I love the idea of an actually flat structure that would recruit faculty-level scientists and AI experts. We could hack together on projects rather than inventing projects that are right-sized to graduate students to execute as first author. Papers could have the org name as byline with author contributions at the end (like a Valve game).
Along these lines, I've seen my own productivity increase hugely with incorporating Claude Code as my programming strategy and I imagine it will become increasingly the case that the best scientific output includes substantial LLM support. A strategy in which "faculty" are directly working on the science should facilitate this.
The plan is to basically copy Starfish, ie incorporate as a for-profit company where individuals receive an equity stake. I believe this would work well for an "AI lab" entity of 10-15 people that are focused on the same problem domain, where everyone has a north-star to cohere research efforts. I'm tempted to give everyone at the company the title of "fellow", "scientist" or "investigator", but maybe this doesn't work in practice.
Financial support is planned for a long-term runway of ~$10M per year to enable a lab-sized entity of self-directed individual contributors, with the hiring goal of faculty-level members who don't need and don't want to be told what to do. Currently involved are Gabe Newell for broad guidance, organizational structure and financing, Rebekah Englishbee for CEO responsibilities and myself on the scientific front. Gabe and Rebekah already have in depth experience at Starfish for fostering this sort of research / company structure.
Rayan Chikhi and Zehui Li joined in January as contractors (through Starfish) and we've been working to model evolutionary trajectories via discrete diffusion.
I'm still employed by Howard Hughes Medical Institute and Pegasus doesn't yet exist, but everything's getting squared away for me to transition employment and launch company in May.
My own rationale¶
I've been incredibly fortunate to have had such a supportive academic home at the Fred Hutch and such talented and generous lab members, but there are a few things pushing me in this direction.
Funding: This is a unique opportunity with long-term support to grow a research lab outside of traditional academic strictures of grant and publication pressures.
Scientific domain: I believe that a substantial aspect of success in science is the meta-cognition of finding the right field to pursue at the right time. I was extremely lucky with my timing with phylodynamics / genomic epidemiology, where I was able to help drive the 2nd wave of the field as large scale genomic data became routine and turn-arounds timely enough to impact outbreak response. This timing was perfectly aligned to impact the COVID-19 pandemic response.

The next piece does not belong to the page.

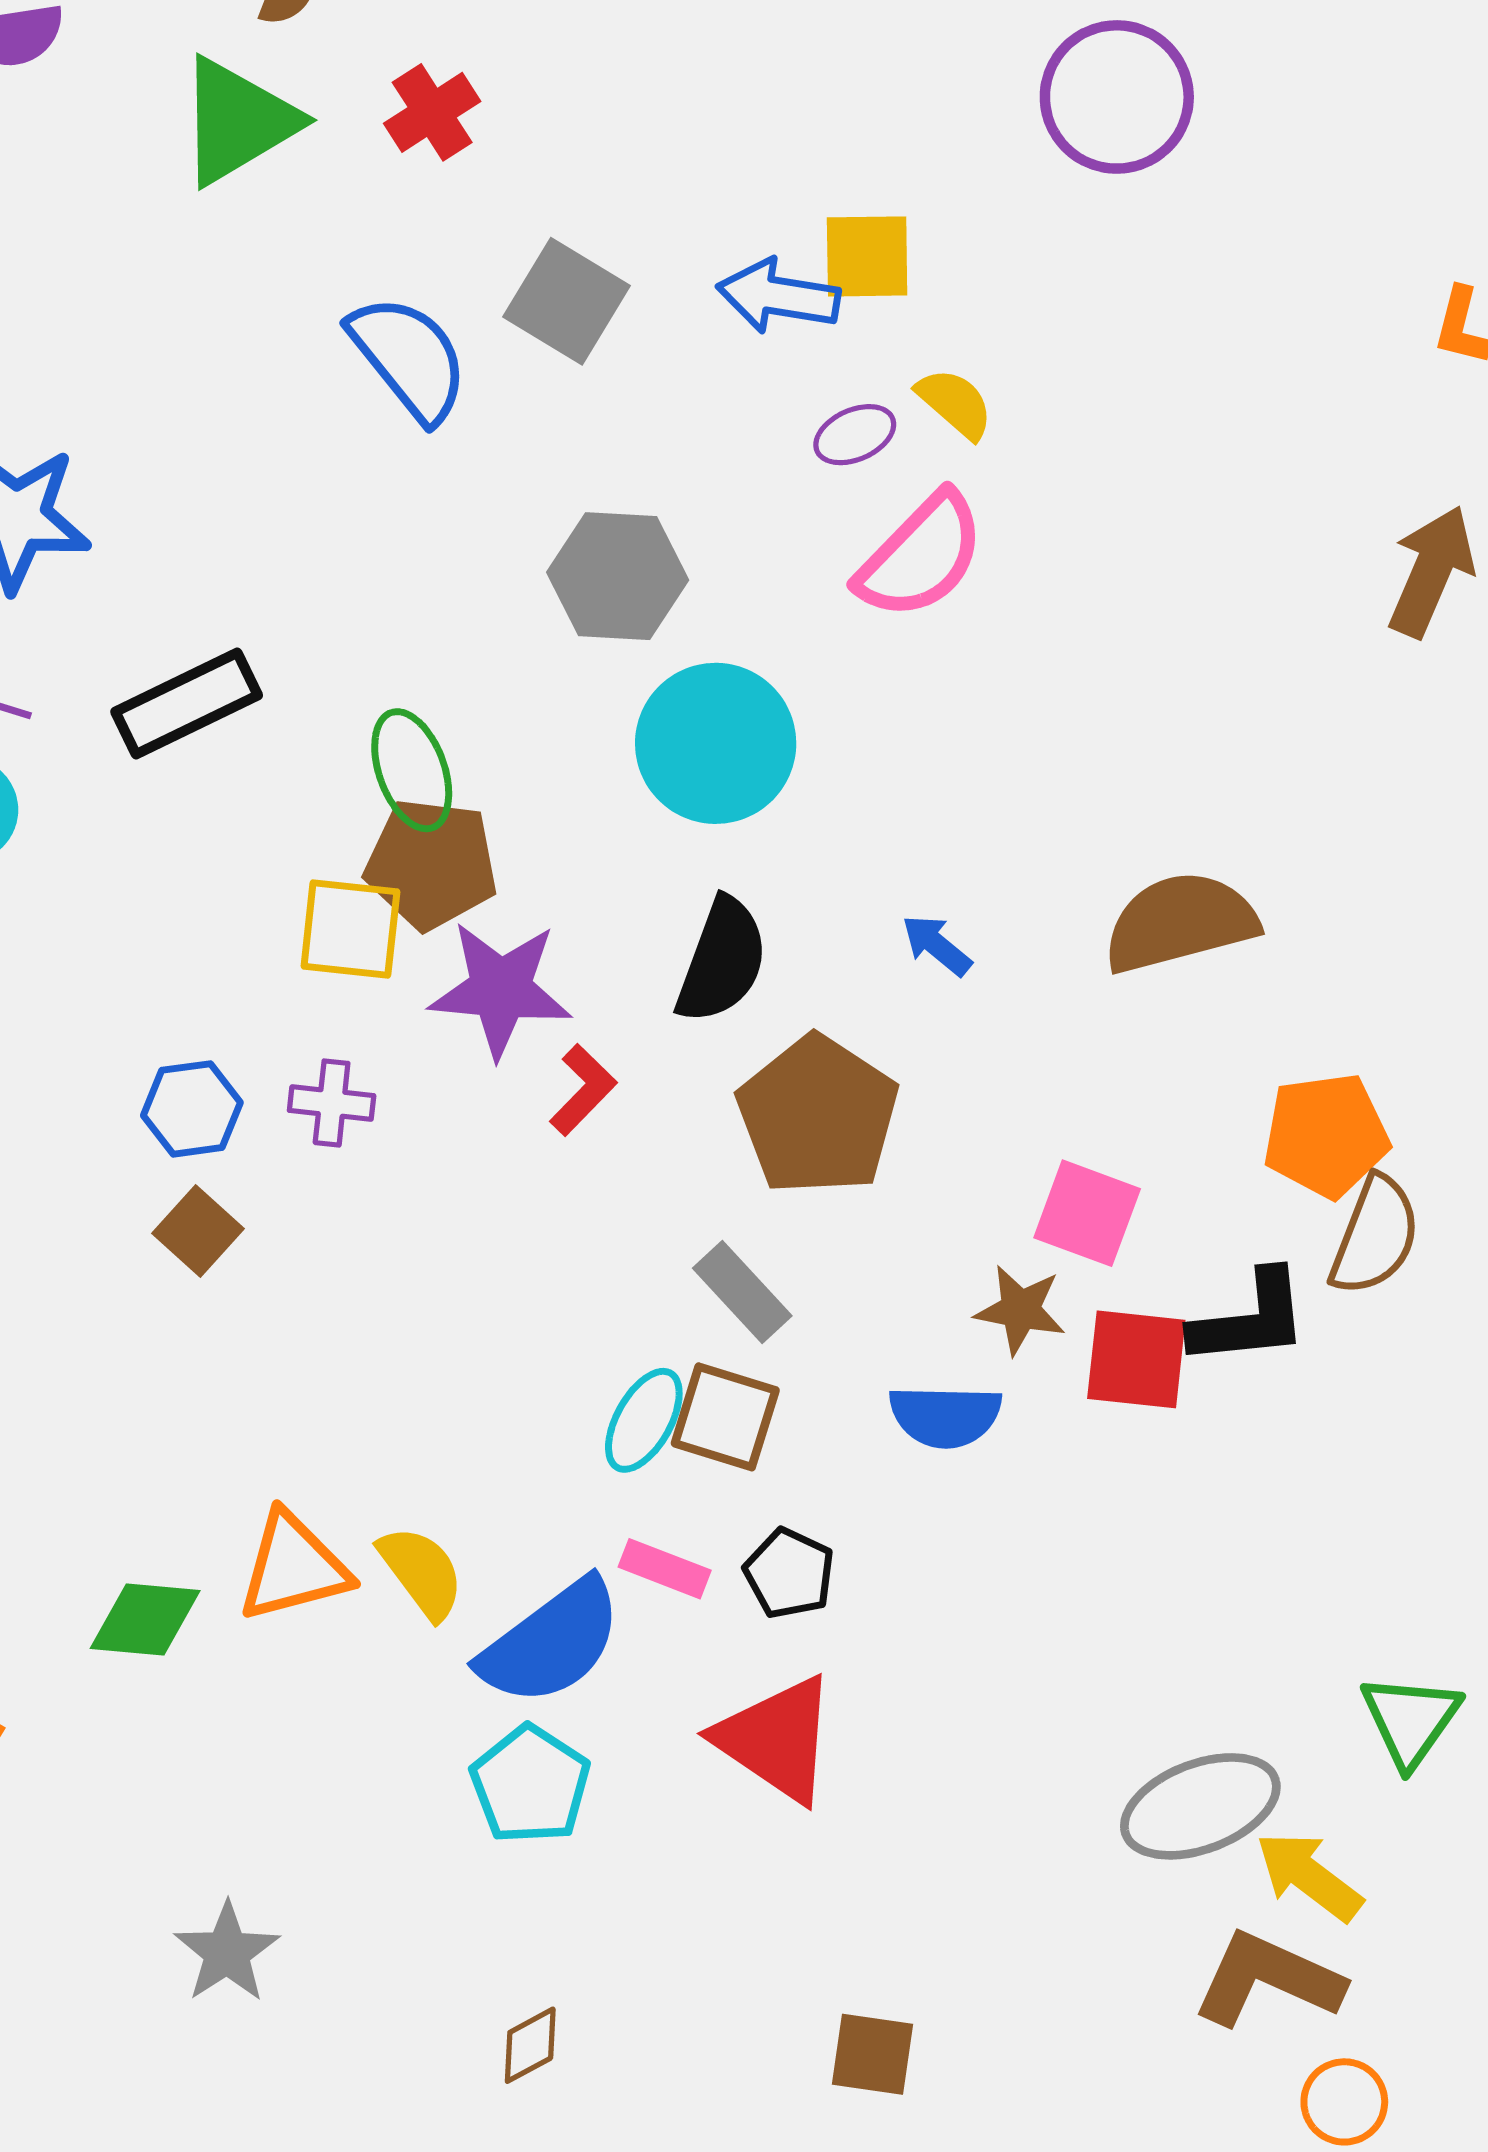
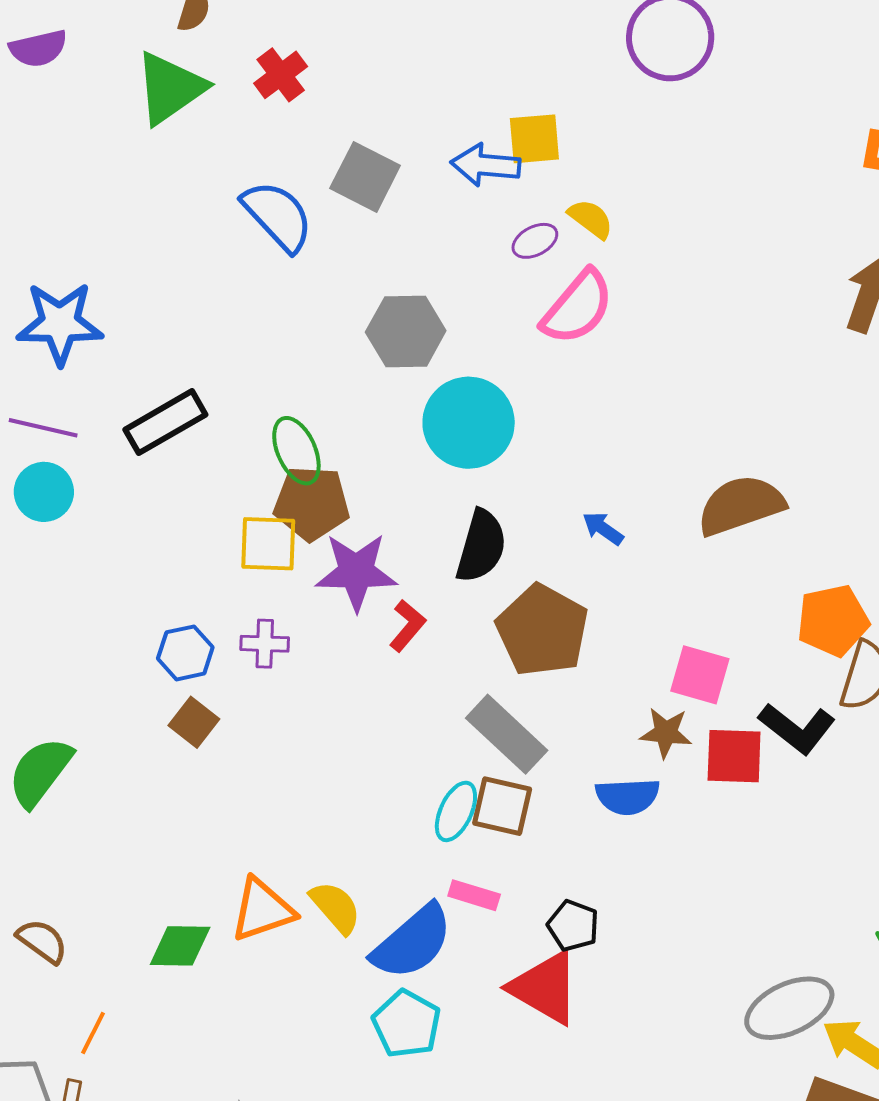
gray rectangle: (742, 1292) -> (507, 734), size x1.4
black L-shape: (1250, 1319) -> (797, 728), turned 48
black pentagon: (789, 1573) -> (573, 926), moved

However, post-pandemic there's been a general lull in advancement of the field (sadly in part due to general societal retrenchment away from infectious diseases) and there feels like less of a novel vision to participate in.
I see amazing potential and energy behind recent advances of large-scale AI models to biological sequence data. I believe that a fresh start in a company structure should facilitate this domain transition.
Organizational structure: Watching people become better versions of themselves over the course of their tenure in the lab has been hugely rewarding. However, the academy has required a seemingly unavoidable first author / last author structure, where I'm trying to support trainees learning the entire arc of producing a paper and this feels like stacking up dominos rather than working together towards a major shared goal. I spend most of my time advising / managing rather than getting to hack on problems with peers.
I'd like a structure that allows me to do my most creative and meaningful work and I'm hopeful that this flat company of peers will facilitate this endeavor.